═════ Supplied records

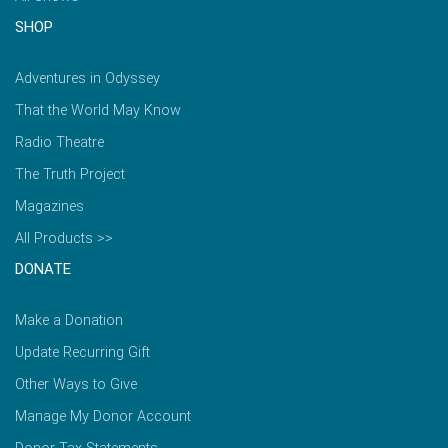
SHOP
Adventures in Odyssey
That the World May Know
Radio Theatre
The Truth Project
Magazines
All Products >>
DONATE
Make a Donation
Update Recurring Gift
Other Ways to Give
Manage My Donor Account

══════════

== What you will do ==
Please reproduce the records above exactly and leave any picture behind.

== Solution below ==
SHOP
Adventures in Odyssey
That the World May Know
Radio Theatre
The Truth Project
Magazines
All Products >>
DONATE
Make a Donation
Update Recurring Gift
Other Ways to Give
Manage My Donor Account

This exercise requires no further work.